Istilah "kolom kelima" pertama kali muncul selama Perang Saudara Spanyol pada tahun 1936, yang awalnya merujuk pada tindakan-tindakan oleh para pendukung internal untuk membantu pasukan musuh eksternal. Menurut catatan sejarah, istilah "kolom kelima" pertama kali muncul dalam telegram rahasia yang dikirim oleh diplomat Jerman Hans Hermann Volkers pada tanggal 30 September 1936. Telegram tersebut merujuk pada pernyataan "yang diduga dibuat oleh Franco" bahwa empat pasukan Nasionalis tengah bergerak maju menuju kota dekat Madrid, sementara "kolom kelima" tengah menunggu di balik jeruji besi di dalam kota.
"Para sejarawan tidak pernah mengonfirmasi pernyataan asli yang dirujuk Foulkes, namun, tidak dapat disangkal bahwa istilah tersebut menyebar dengan cepat ke seluruh Republik dan sekitarnya."
Seiring dengan perubahan situasi dunia, konsep "kolom kelima" secara bertahap menjadi populer di Amerika Serikat pada akhir tahun 1930-an. Ada kekhawatiran akan potensi pengkhianatan, terutama dengan latar belakang jatuhnya Prancis dengan cepat pada tahun 1940. Banyak orang pada saat itu menyalahkan kekalahan Prancis pada kerapuhan internal dan "kolom kelima" yang pro-Jerman. Misalnya, dalam majalah Life edisi Juni tahun itu, serangkaian artikel muncul yang meramalkan keberadaan "Kolom Kelima Nazi," yang menekankan bahwa fenomena ini juga dapat terjadi di Amerika Serikat.
"Winston Churchill menekankan dalam pidatonya di Kongres bahwa kita harus melakukan segala yang kita bisa untuk melindungi diri dari pengaruh kegiatan kolom kelima."
Tidak hanya di masa perang, kata ini juga menunjukkan kegunaan politik yang tinggi selama Perang Dingin. Misalnya, pada tahun 1945, sebuah dokumen Departemen Luar Negeri AS menyebut Partai Komunis sebagai "kolom kelima" dan menuduhnya melakukan kegiatan yang dapat merusak kesetiaan rakyat. Beberapa pengamat ini percaya bahwa ada konsistensi yang jelas dalam operasi organisasi Partai Komunis negara itu dan organisasi negara asing, yang telah berulang kali menyebabkan kepanikan dan keresahan di negara itu.

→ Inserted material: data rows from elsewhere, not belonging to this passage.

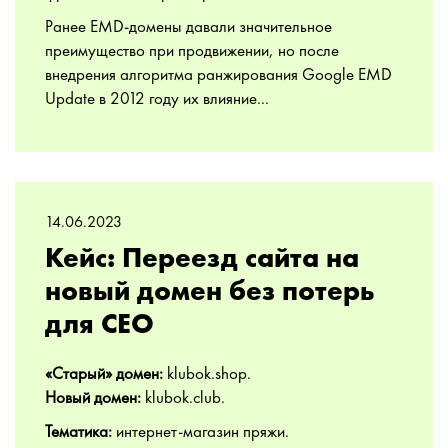
Ранее EMD-домены давали значительное
преимущество при продвижении, но после
внедрения алгоритма ранжирования Google EMD
Update в 2012 году их влияние...
14.06.2023
Кейс: Переезд сайта на
новый домен без потерь
для СЕО
«Старый» домен:
klubok.shop.
Новый домен:
klubok.club.
Тематика
:
интернет-магазин пряжи.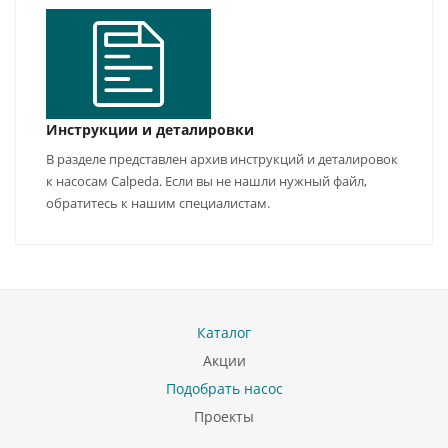
Инструкции и деталировки
В разделе представлен архив инструкций и деталировок
к насосам Calpeda. Если вы не нашли нужный файл,
обратитесь к нашим специалистам.
Каталог
Акции
Подобрать насос
Проекты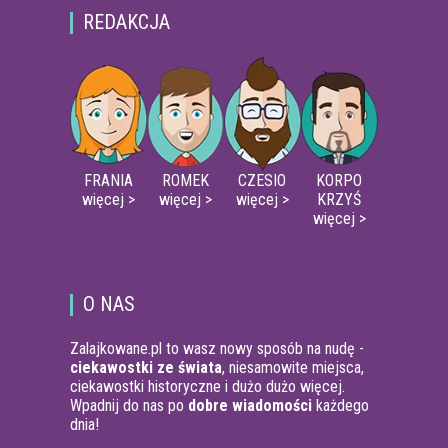
REDAKCJA
FRANIA
ROMEK
CZESIO
KORPO
więcej >
więcej >
więcej >
KRZYŚ
więcej >
O NAS
Zalajkowane.pl to wasz nowy sposób na nudę -
ciekawostki ze świata
, niesamowite miejsca,
ciekawostki historyczne i dużo dużo więcej.
Wpadnij do nas po
dobre wiadomości
każdego
dnia!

Dalam beberapa tahun terakhir, konsep "kolom kelima" telah digunakan secara luas lagi, terutama dalam konteks politik, dan banyak negara dan politisi mulai menuduh faksi politik lain bertindak sebagai "kolom kelima." Misalnya, Putin baru-baru ini menuduh warga negara Rusia yang menentang Kremlin sebagai "kolom kelima" dan "pengkhianat nasional" dalam upaya untuk melemahkan suara-suara yang tidak setuju di negara itu. Selain itu, campur tangan Rusia dalam pemilihan umum AS tahun 2016 telah membawa istilah ini ke klimaks, dengan banyak media dan politisi menyebut beberapa faksi sebagai "kolom kelima" yang berkolusi dengan kekuatan asing.
Pengaruh Budaya: Representasi Budaya Populer tentang Kolom Kelima"Sejarah tidak hanya terulang kembali, tetapi banyak tuduhan di arena politik saat ini masih berupa slogan, bukan diskusi mendalam tentang fakta."
Istilah "kolom kelima" tidak hanya menjadi istilah militer dan politik, tetapi pengaruhnya juga telah merambah ke dalam budaya populer. Drama Hemingway, The Fifth Column, menunjukkan bagaimana konsep ini telah menjadi bagian dari kesadaran sosial. Film, kartun, dan novel yang ditulis selama perang semuanya meminjam citra ini dalam berbagai tingkatan untuk menggambarkan tema-tema tentang penanganan permusuhan internal.
Singkatnya, sejarah "kolom kelima" adalah kisah kompleks tentang ketakutan, pengkhianatan, dan manipulasi politik, dan dunia saat ini sedang mengalami pemeriksaan ulang terhadap konsep-konsep serupa. Hal ini membuat kita bertanya-tanya: Di era ledakan informasi seperti ini, akankah perhatian berlebihan terhadap ancaman internal memengaruhi keharmonisan dan kepercayaan sosial?